=== Section Start ===
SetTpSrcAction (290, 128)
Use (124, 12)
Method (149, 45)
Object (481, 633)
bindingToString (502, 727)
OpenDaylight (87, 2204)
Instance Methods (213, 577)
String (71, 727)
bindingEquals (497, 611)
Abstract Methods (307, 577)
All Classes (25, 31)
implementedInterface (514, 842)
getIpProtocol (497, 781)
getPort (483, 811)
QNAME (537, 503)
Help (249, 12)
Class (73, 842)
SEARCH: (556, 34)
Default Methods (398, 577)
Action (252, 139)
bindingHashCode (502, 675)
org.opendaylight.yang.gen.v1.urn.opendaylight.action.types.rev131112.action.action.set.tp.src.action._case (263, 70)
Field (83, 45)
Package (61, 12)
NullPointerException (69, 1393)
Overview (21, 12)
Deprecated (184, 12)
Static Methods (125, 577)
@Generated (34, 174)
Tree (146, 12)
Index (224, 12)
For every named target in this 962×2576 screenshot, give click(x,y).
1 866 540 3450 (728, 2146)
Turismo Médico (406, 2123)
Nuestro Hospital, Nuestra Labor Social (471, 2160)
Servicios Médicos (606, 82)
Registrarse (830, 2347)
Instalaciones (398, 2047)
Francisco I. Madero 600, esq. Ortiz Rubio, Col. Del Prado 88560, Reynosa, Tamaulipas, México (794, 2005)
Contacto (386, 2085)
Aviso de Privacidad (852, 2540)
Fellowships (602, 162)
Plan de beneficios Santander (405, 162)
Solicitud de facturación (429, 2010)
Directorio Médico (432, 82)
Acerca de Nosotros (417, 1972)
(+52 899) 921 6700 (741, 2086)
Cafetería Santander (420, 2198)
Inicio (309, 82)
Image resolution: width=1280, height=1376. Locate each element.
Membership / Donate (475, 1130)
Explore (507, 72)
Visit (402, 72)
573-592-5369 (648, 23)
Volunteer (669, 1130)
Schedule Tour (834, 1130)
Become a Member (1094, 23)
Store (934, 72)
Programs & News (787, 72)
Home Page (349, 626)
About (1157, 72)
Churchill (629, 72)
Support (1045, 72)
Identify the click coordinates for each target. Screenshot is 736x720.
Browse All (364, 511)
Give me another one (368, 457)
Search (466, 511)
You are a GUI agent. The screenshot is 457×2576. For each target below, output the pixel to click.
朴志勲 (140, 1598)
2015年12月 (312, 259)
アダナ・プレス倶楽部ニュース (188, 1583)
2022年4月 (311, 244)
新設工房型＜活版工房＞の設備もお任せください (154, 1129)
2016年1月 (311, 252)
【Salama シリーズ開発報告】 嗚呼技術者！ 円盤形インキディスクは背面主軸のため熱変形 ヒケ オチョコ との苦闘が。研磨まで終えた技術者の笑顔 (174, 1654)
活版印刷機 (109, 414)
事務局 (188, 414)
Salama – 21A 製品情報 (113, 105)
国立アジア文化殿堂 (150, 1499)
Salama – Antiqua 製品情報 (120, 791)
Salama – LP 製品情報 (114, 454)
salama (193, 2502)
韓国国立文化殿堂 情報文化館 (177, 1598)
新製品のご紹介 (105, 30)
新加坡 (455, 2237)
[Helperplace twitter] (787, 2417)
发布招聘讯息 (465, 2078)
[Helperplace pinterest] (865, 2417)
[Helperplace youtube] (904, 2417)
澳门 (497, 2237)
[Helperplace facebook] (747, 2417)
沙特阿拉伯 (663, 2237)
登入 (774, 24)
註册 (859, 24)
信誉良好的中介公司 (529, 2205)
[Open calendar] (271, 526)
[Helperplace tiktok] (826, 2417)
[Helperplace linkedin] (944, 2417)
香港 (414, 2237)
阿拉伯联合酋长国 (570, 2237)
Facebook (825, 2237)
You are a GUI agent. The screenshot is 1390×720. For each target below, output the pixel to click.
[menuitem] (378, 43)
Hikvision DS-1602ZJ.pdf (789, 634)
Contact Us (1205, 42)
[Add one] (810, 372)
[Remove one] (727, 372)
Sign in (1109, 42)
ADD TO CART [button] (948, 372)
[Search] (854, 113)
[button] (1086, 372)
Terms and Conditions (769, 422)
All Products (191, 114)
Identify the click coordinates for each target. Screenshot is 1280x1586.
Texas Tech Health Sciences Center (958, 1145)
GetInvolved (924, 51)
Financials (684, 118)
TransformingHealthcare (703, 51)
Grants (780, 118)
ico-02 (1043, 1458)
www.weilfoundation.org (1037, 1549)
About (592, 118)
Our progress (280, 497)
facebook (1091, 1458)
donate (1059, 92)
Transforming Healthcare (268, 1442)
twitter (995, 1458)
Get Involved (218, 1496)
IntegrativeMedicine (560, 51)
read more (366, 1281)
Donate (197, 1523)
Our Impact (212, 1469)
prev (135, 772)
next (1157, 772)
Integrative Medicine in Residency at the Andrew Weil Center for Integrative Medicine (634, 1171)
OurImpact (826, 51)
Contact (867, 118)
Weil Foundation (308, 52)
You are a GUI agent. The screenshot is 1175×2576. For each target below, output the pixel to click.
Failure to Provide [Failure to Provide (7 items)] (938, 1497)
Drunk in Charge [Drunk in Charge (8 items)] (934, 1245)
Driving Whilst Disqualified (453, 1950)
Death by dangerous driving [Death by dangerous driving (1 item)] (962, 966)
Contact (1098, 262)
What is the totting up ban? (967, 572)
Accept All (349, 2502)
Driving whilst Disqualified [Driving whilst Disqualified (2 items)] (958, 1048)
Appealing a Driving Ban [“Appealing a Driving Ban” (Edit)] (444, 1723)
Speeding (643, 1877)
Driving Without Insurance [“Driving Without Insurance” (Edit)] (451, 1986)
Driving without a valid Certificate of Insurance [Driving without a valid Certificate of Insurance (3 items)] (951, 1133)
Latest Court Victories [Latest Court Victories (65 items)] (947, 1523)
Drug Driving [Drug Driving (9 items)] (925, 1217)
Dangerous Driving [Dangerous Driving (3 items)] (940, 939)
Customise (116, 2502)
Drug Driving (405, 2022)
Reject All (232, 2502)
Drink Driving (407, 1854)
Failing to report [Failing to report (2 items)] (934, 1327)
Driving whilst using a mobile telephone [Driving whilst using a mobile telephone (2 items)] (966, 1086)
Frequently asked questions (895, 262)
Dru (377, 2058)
=== Section End ===
* _WHAT IS REQUIRED_
Print the entries again so that each one matches exactly.

* _SOLUTION TO THIS PROBLEM_
SetTpSrcAction (290, 128)
Use (124, 12)
Method (149, 45)
Object (481, 633)
bindingToString (502, 727)
OpenDaylight (87, 2204)
Instance Methods (213, 577)
String (71, 727)
bindingEquals (497, 611)
Abstract Methods (307, 577)
All Classes (25, 31)
implementedInterface (514, 842)
getIpProtocol (497, 781)
getPort (483, 811)
QNAME (537, 503)
Help (249, 12)
Class (73, 842)
SEARCH: (556, 34)
Default Methods (398, 577)
Action (252, 139)
bindingHashCode (502, 675)
org.opendaylight.yang.gen.v1.urn.opendaylight.action.types.rev131112.action.action.set.tp.src.action._case (263, 70)
Field (83, 45)
Package (61, 12)
NullPointerException (69, 1393)
Overview (21, 12)
Deprecated (184, 12)
Static Methods (125, 577)
@Generated (34, 174)
Tree (146, 12)
Index (224, 12)
For every named target in this 962×2576 screenshot, give click(x,y).
1 866 540 3450 (728, 2146)
Turismo Médico (406, 2123)
Nuestro Hospital, Nuestra Labor Social (471, 2160)
Servicios Médicos (606, 82)
Registrarse (830, 2347)
Instalaciones (398, 2047)
Francisco I. Madero 600, esq. Ortiz Rubio, Col. Del Prado 88560, Reynosa, Tamaulipas, México (794, 2005)
Contacto (386, 2085)
Aviso de Privacidad (852, 2540)
Fellowships (602, 162)
Plan de beneficios Santander (405, 162)
Solicitud de facturación (429, 2010)
Directorio Médico (432, 82)
Acerca de Nosotros (417, 1972)
(+52 899) 921 6700 (741, 2086)
Cafetería Santander (420, 2198)
Inicio (309, 82)
Image resolution: width=1280, height=1376. Locate each element.
Membership / Donate (475, 1130)
Explore (507, 72)
Visit (402, 72)
573-592-5369 (648, 23)
Volunteer (669, 1130)
Schedule Tour (834, 1130)
Become a Member (1094, 23)
Store (934, 72)
Programs & News (787, 72)
Home Page (349, 626)
About (1157, 72)
Churchill (629, 72)
Support (1045, 72)
Identify the click coordinates for each target. Screenshot is 736x720.
Browse All (364, 511)
Give me another one (368, 457)
Search (466, 511)
You are a GUI agent. The screenshot is 457×2576. For each target below, output the pixel to click.
朴志勲 (140, 1598)
2015年12月 (312, 259)
アダナ・プレス倶楽部ニュース (188, 1583)
2022年4月 (311, 244)
新設工房型＜活版工房＞の設備もお任せください (154, 1129)
2016年1月 (311, 252)
【Salama シリーズ開発報告】 嗚呼技術者！ 円盤形インキディスクは背面主軸のため熱変形 ヒケ オチョコ との苦闘が。研磨まで終えた技術者の笑顔 (174, 1654)
活版印刷機 (109, 414)
事務局 (188, 414)
Salama – 21A 製品情報 (113, 105)
国立アジア文化殿堂 (150, 1499)
Salama – Antiqua 製品情報 (120, 791)
Salama – LP 製品情報 (114, 454)
salama (193, 2502)
韓国国立文化殿堂 情報文化館 (177, 1598)
新製品のご紹介 (105, 30)
新加坡 (455, 2237)
[Helperplace twitter] (787, 2417)
发布招聘讯息 (465, 2078)
[Helperplace pinterest] (865, 2417)
[Helperplace youtube] (904, 2417)
澳门 (497, 2237)
[Helperplace facebook] (747, 2417)
沙特阿拉伯 (663, 2237)
登入 (774, 24)
註册 (859, 24)
信誉良好的中介公司 (529, 2205)
[Open calendar] (271, 526)
[Helperplace tiktok] (826, 2417)
[Helperplace linkedin] (944, 2417)
香港 (414, 2237)
阿拉伯联合酋长国 (570, 2237)
Facebook (825, 2237)
You are a GUI agent. The screenshot is 1390×720. For each target below, output the pixel to click.
[menuitem] (378, 43)
Hikvision DS-1602ZJ.pdf (789, 634)
Contact Us (1205, 42)
[Add one] (810, 372)
[Remove one] (727, 372)
Sign in (1109, 42)
ADD TO CART [button] (948, 372)
[Search] (854, 113)
[button] (1086, 372)
Terms and Conditions (769, 422)
All Products (191, 114)
Identify the click coordinates for each target. Screenshot is 1280x1586.
Texas Tech Health Sciences Center (958, 1145)
GetInvolved (924, 51)
Financials (684, 118)
TransformingHealthcare (703, 51)
Grants (780, 118)
ico-02 (1043, 1458)
www.weilfoundation.org (1037, 1549)
About (592, 118)
Our progress (280, 497)
facebook (1091, 1458)
donate (1059, 92)
Transforming Healthcare (268, 1442)
twitter (995, 1458)
Get Involved (218, 1496)
IntegrativeMedicine (560, 51)
read more (366, 1281)
Donate (197, 1523)
Our Impact (212, 1469)
prev (135, 772)
next (1157, 772)
Integrative Medicine in Residency at the Andrew Weil Center for Integrative Medicine (634, 1171)
OurImpact (826, 51)
Contact (867, 118)
Weil Foundation (308, 52)
You are a GUI agent. The screenshot is 1175×2576. For each target below, output the pixel to click.
Failure to Provide [Failure to Provide (7 items)] (938, 1497)
Drunk in Charge [Drunk in Charge (8 items)] (934, 1245)
Driving Whilst Disqualified (453, 1950)
Death by dangerous driving [Death by dangerous driving (1 item)] (962, 966)
Contact (1098, 262)
What is the totting up ban? (967, 572)
Accept All (349, 2502)
Driving whilst Disqualified [Driving whilst Disqualified (2 items)] (958, 1048)
Appealing a Driving Ban [“Appealing a Driving Ban” (Edit)] (444, 1723)
Speeding (643, 1877)
Driving Without Insurance [“Driving Without Insurance” (Edit)] (451, 1986)
Driving without a valid Certificate of Insurance [Driving without a valid Certificate of Insurance (3 items)] (951, 1133)
Latest Court Victories [Latest Court Victories (65 items)] (947, 1523)
Drug Driving [Drug Driving (9 items)] (925, 1217)
Dangerous Driving [Dangerous Driving (3 items)] (940, 939)
Customise (116, 2502)
Drug Driving (405, 2022)
Reject All (232, 2502)
Drink Driving (407, 1854)
Failing to report [Failing to report (2 items)] (934, 1327)
Driving whilst using a mobile telephone [Driving whilst using a mobile telephone (2 items)] (966, 1086)
Frequently asked questions (895, 262)
Dru (377, 2058)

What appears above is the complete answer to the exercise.